Ma c’è un aspetto che non va
trascurato, ossia: non fermiamoci solo a stupore e gratitudine, che vanno
benissimo. Chesterton in quegli anni giovanili scoprì il pericolo dell’eresia,
cioè del cattivo pensiero, il pensiero contrario alla ragione, che è radice del
male:
Il punto è che ho scavato talmente in profondità da incontrare
il diavolo e misteriosamente riconoscerlo.
dirà nell’Autobiografia. Fermarsi solo al primo livello significherebbe
mutilare Chesterton. Difatti c’è un interessante, misconosciuto in Italia,
articolo di Chesterton su un numero del Daily
News del 1907 intitolato The
Diabolist, cioè il satanista. Racconta di un incontro accaduto proprio in
quegli anni giovanili con un suo coetaneo che si proclamava satanista, seguendo
il flusso delle idee decadentiste in voga in quell’epoca e rifiutate da
Chesterton. In esso Chesterton racconta che il suo conoscente gli aveva chiesto
perché stesse diventando ortodosso. Chesterton dice di non essersene accorto
sino a quel momento e risponde che stava diventando ortodosso
perché sono arrivato, giusto o sbagliato che sia, dopo aver
stirato il mio cervello fino a farlo squarciare, al vecchio credo secondo cui
l’eresia è più minacciosa del peccato. Un errore è peggio di un crimine, perché
un errore genera crimini.
Per lui una vita ingrata era, prima
ancora che una follia, un’eresia perché non riconosceva l’evidenza di quel
qualcosa dietro l’angolo che dava radiosità e luce a tutto. Per cui si lanciò
nella battaglia dell’ortodossia. Guardate che Innocent Smith non è un
buontempone che gode dei tramonti e del vino bevuto sul tetto di casa, di una
bottiglia di vetro volgarissimo e dell’oro perché è tutt’oro quello che
luccica. E’ uno che fa queste cose ma perché è sbagliato e folle non farle.

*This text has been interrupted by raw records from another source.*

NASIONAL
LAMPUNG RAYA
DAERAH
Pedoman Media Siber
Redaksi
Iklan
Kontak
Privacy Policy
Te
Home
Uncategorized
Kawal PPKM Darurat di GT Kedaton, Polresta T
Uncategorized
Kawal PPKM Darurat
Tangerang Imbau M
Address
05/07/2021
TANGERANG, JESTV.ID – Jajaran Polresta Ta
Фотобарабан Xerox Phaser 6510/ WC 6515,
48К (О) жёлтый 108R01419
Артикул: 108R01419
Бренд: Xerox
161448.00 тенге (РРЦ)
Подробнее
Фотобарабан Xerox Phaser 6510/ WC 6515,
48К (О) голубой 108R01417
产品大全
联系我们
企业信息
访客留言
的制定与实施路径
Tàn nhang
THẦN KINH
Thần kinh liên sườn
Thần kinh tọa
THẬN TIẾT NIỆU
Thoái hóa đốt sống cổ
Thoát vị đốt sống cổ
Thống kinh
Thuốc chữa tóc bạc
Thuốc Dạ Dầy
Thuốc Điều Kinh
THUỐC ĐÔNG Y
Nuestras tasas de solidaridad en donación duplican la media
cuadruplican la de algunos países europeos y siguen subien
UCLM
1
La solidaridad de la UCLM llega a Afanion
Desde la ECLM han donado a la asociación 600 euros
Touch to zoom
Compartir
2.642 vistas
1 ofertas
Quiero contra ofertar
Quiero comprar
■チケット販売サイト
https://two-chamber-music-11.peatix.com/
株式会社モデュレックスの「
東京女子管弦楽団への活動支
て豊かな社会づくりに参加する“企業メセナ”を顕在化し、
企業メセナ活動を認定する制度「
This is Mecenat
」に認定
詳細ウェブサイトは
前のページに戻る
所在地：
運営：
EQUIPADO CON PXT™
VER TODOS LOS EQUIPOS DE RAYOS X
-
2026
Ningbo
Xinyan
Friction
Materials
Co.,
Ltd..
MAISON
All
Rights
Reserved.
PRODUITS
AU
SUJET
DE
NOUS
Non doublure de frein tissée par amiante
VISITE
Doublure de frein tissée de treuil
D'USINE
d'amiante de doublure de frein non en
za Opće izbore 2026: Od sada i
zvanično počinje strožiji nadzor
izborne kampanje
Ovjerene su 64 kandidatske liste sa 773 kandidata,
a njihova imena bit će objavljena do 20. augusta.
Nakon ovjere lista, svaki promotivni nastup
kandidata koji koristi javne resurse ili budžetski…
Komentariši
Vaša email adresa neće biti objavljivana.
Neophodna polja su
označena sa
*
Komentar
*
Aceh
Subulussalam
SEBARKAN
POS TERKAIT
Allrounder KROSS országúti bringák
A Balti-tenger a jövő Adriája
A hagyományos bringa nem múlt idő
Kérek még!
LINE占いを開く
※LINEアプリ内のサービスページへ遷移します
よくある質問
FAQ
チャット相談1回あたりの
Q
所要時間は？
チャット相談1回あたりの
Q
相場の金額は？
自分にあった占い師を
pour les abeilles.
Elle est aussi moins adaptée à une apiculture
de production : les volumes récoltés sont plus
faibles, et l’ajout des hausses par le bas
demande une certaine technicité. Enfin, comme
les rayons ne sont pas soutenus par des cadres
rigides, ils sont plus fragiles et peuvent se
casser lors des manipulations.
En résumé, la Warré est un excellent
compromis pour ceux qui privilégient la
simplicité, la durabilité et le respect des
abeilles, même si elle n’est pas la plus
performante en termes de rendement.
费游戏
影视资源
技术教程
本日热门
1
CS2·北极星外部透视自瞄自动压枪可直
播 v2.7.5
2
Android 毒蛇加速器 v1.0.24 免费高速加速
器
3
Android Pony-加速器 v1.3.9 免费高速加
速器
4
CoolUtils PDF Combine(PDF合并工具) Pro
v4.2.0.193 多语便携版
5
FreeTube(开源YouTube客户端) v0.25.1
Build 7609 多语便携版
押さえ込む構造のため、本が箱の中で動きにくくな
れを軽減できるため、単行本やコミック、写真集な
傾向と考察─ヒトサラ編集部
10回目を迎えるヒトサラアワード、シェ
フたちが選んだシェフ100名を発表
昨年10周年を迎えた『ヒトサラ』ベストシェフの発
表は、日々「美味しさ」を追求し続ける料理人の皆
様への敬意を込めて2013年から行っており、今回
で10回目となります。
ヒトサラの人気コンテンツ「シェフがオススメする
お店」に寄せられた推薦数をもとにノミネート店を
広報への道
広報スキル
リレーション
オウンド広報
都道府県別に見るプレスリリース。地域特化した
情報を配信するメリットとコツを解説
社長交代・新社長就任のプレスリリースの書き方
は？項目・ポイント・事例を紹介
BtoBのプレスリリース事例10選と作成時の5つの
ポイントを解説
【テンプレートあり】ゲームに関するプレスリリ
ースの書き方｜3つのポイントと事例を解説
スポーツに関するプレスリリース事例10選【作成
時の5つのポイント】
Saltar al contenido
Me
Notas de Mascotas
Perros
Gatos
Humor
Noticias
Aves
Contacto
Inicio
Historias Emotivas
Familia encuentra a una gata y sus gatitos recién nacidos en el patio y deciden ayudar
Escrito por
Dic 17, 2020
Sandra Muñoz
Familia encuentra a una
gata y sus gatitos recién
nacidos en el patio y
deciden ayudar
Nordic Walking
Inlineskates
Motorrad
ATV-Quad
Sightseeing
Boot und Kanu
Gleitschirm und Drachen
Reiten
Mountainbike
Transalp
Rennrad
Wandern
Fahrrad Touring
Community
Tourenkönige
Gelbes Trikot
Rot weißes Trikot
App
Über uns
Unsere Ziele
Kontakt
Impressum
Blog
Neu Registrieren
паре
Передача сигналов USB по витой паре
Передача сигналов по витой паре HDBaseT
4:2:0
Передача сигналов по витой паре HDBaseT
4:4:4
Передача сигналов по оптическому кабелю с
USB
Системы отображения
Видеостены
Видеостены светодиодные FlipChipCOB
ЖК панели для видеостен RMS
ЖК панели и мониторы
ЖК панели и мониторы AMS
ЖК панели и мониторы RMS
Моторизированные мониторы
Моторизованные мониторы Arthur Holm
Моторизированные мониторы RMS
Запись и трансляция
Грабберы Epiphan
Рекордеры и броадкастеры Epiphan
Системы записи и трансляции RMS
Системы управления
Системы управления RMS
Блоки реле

Innocent si prende la briga di saltare il muro di Casa Beacon e vi porta lo
scompiglio dell’ortodossia, calca in testa allo scientista dottor Warner il suo
cappello perché è depresso e questo è sbagliato perché ogni uomo è un re e il
suo cappello è la sua corona e quindi l’uomo comune vale come il re; punta la
pistola in faccia al rettore Eames perché rinsavisca e così possa rinsavire lui
stesso!
Una regola, non istruzioni per
l’uso, ma una regola vera: vuoi rimanere sano? Vuoi rimanere in questa attesa
permanente della meraviglia e godere davvero di tutto, anche del godimento?
Frusta allora la tua anima a suon di risate perché questo è ortodosso, il nulla
è eretico.
Stupore,
gratitudine per tutto, anche per le tende a pallini ed i paperi dello stagno,
amore per la propria moglie ed una bella pistola puntata sulla testa dell’uomo
moderno, cioè l’amore per l’ortodossia ed il senso comune contrapposti
all’eresia che guasta l’uomo e il suo cervello e così questo mondo per cui
combattere da patrioti cosmici. Ecco il significato di quest’esplosione di vita
che l’Innocente Chesterton ci regala perché la possiamo tenere sempre per noi
come un gigantesco segreto da rivelare al mondo.